Once the problems have been identified, the company uses Stone's background as a designer and Yamashita's as a marketing and branding expert to define a vision--or a solution--and then moves downstream, bringing people on board by hammering the message home with creative, sometimes wacky, training sessions. "Their group, more than any group I've ever seen, pays attention to every word," says Paul Pressler, CEO of Gap, which has been working with the firm for the past 10 months in an effort to redefine Gap's culture and vision. "They get us to think differently and out of our comfort zone." The role of design becomes paramount, as SYP produces a document, a film, or some form of media that expresses the vision.

Ultimately, says Yamashita, it's all about getting unstuck as an individual or an organization.

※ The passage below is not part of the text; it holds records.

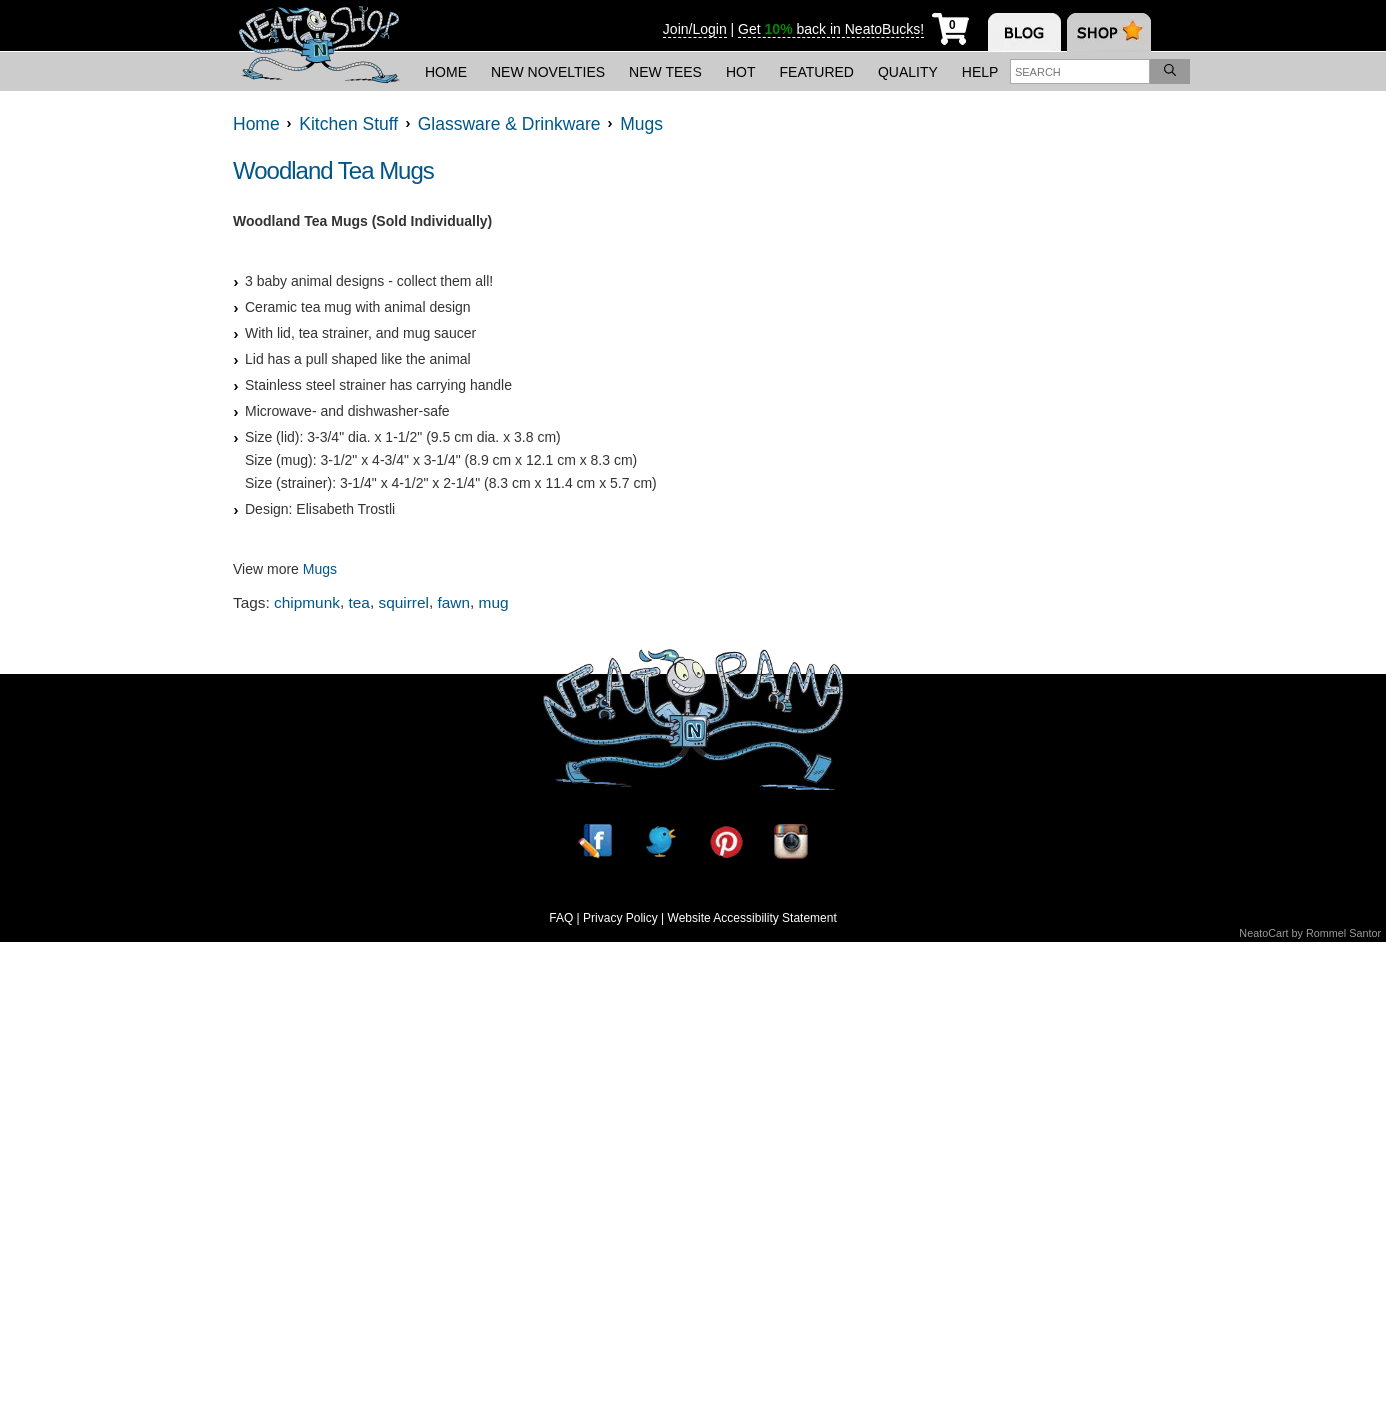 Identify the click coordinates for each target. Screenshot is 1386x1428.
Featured (817, 72)
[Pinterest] (726, 841)
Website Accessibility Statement (752, 918)
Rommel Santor (1343, 933)
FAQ (561, 918)
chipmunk (307, 602)
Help (980, 72)
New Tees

He believes that 85% of all companies and more than half of all people are stuck, a condition that isn't defined by declining market share, falling productivity, or losses on an income statement. Being stuck, says Yamashita, is all about human feelings--not financial measurements. It's about feeling overwhelmed, exhausted, directionless, hopeless, battle-torn, worthless, or alone. Why does that matter? "The most successful leaders understand they must win the hearts and minds of employees in a way that is true, authentic, and real," he says. "If you get those human components right, the performance of the system can work. Without them, you're nowhere."

For some obvious reasons, Disney and Kodak are stuck, says Yamashita. For a less obvious reason, so is one of his own clients, eBay. "[It] has to think about how to deliver on the second chapter of [its] history," he says. "EBay is making money hand over fist, but the leadership there has to decide what the company's destiny will be."